Return the run of lines below that opens with the line containing "[Toggle navigation] (350, 25)" and closes with the line containing "Tu teléfono (44, 1376)", keeping each one exact.

*** Opening The data ***

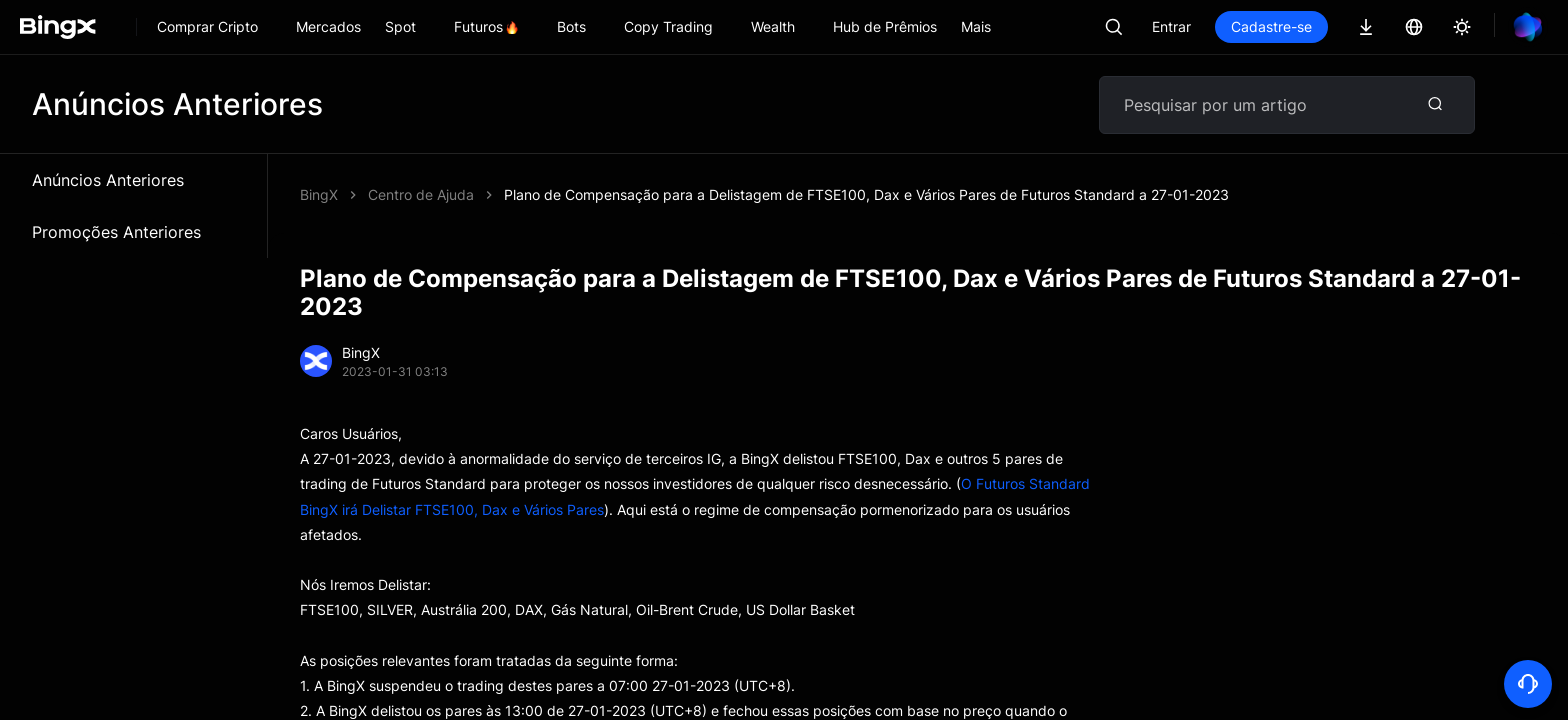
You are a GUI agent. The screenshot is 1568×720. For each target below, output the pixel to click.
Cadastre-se (1271, 26)
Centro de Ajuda (421, 194)
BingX (319, 194)
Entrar (1171, 26)
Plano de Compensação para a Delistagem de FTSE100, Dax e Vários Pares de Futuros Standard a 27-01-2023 (866, 194)
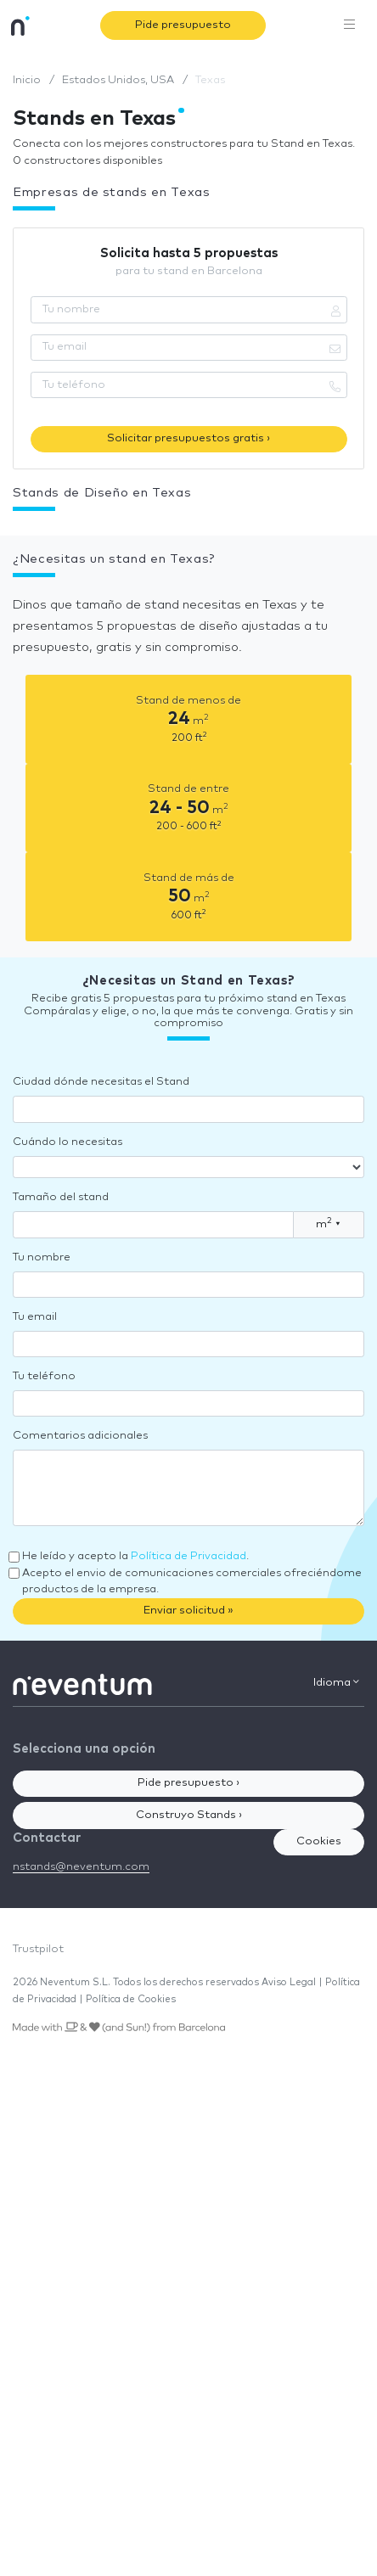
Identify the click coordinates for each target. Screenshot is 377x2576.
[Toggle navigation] (350, 25)
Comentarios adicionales (80, 1435)
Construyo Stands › (189, 1815)
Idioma (336, 1682)
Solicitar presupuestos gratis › (188, 438)
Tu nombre (41, 1257)
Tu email (35, 1316)
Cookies (318, 1841)
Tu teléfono (44, 1376)
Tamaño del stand (61, 1197)
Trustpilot (38, 1949)
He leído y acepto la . (135, 1556)
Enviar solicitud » (188, 1610)
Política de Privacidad (188, 1556)
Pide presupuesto (183, 25)
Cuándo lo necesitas (67, 1142)
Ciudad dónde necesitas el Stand (101, 1081)
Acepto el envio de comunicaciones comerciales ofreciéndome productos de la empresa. (192, 1582)
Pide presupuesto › (188, 1782)
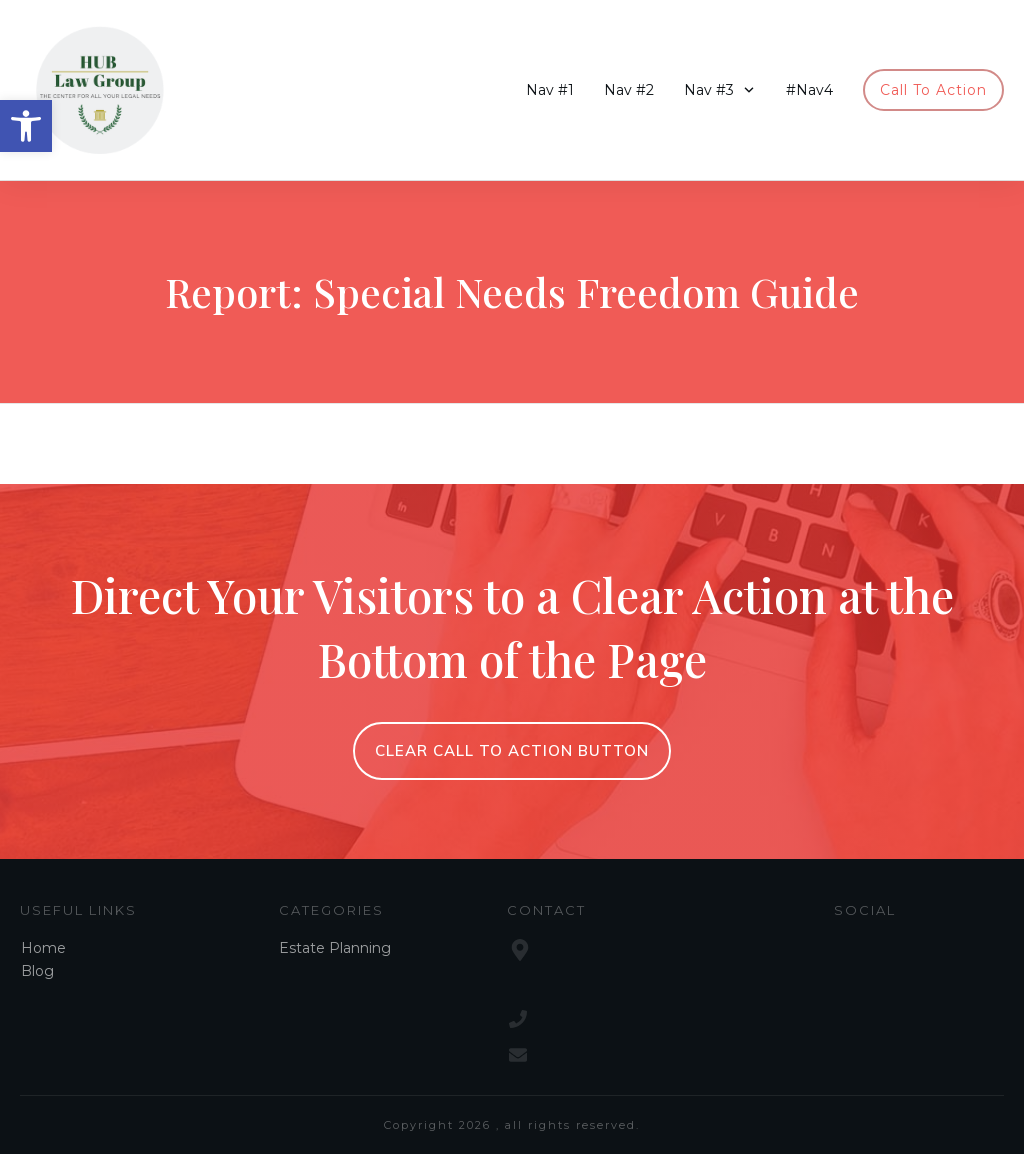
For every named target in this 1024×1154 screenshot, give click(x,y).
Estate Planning (335, 948)
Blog (37, 971)
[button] (26, 126)
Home (43, 948)
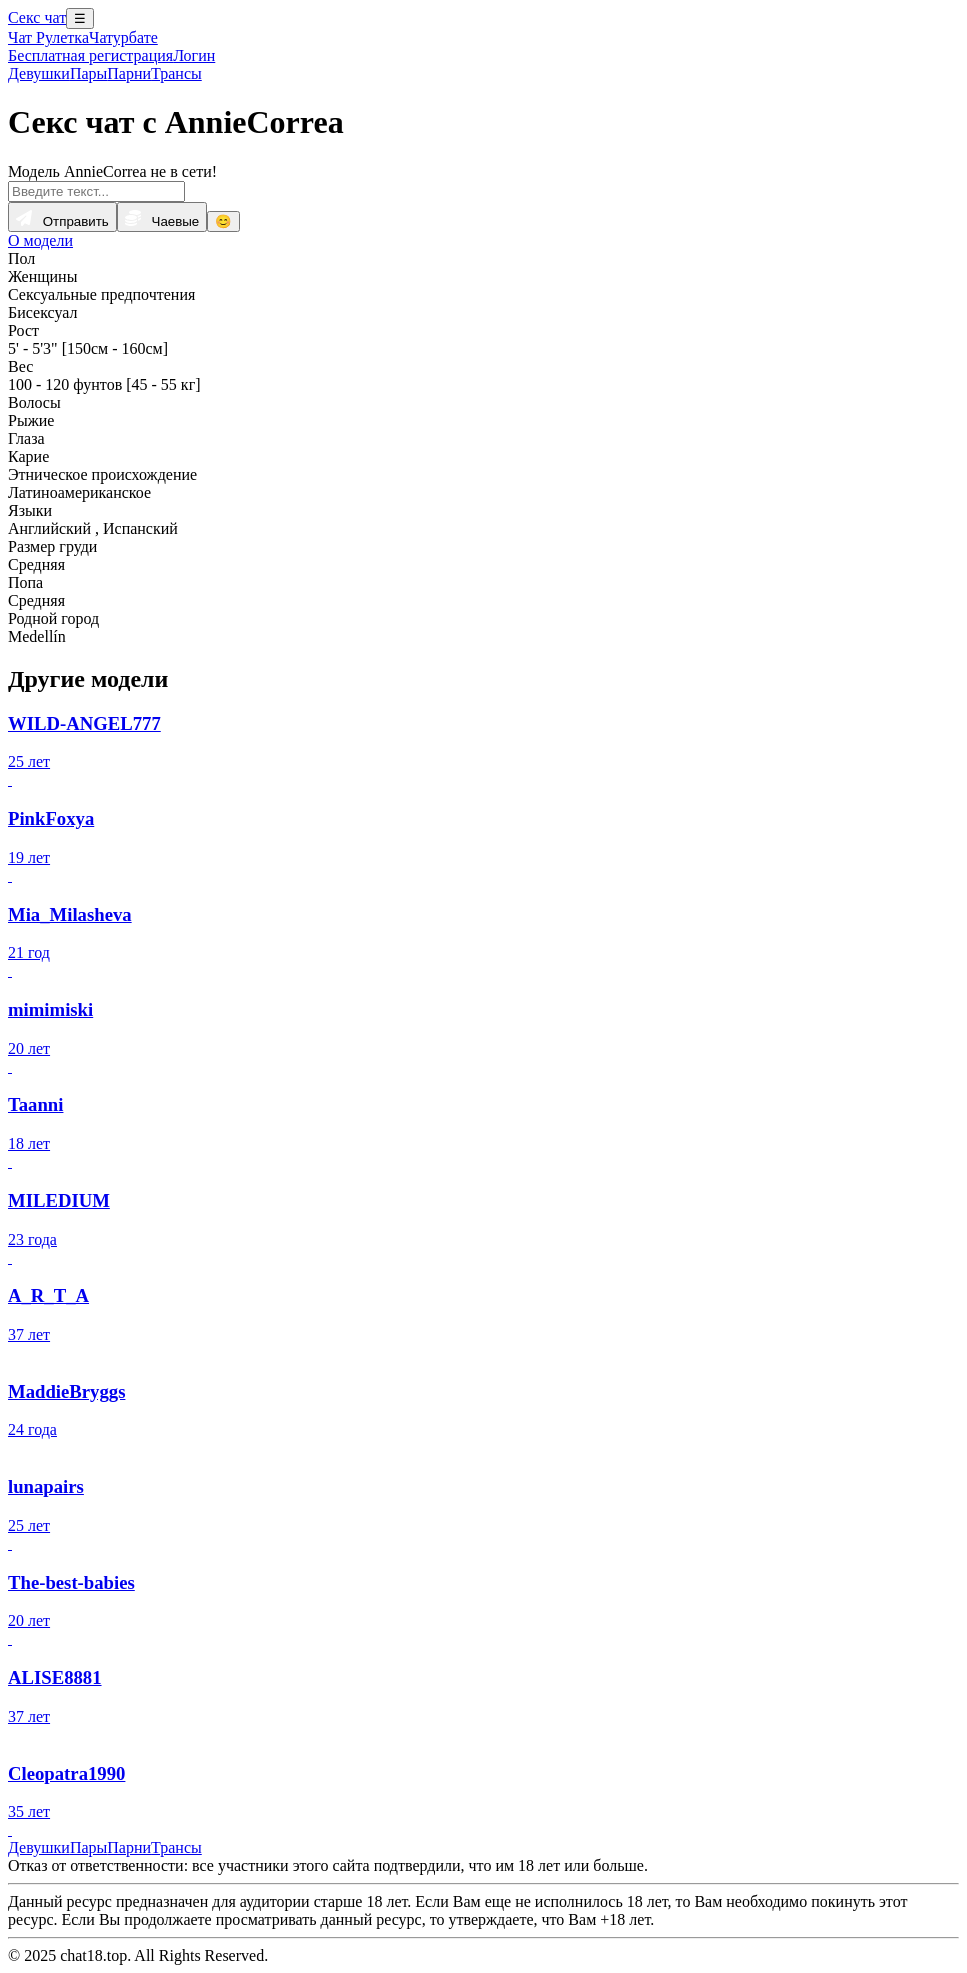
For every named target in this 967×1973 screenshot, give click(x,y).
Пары (88, 73)
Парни (129, 73)
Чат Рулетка (48, 37)
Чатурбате (123, 37)
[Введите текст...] (96, 191)
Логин (194, 55)
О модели (40, 240)
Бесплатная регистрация (90, 55)
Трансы (176, 73)
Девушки (39, 73)
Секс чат (37, 17)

*** Closing The data ***

Answer space:
[Toggle navigation] (350, 25)
Comentarios adicionales (80, 1435)
Construyo Stands › (189, 1815)
Idioma (336, 1682)
Solicitar presupuestos gratis › (188, 438)
Tu nombre (41, 1257)
Tu email (35, 1316)
Cookies (318, 1841)
Tu teléfono (44, 1376)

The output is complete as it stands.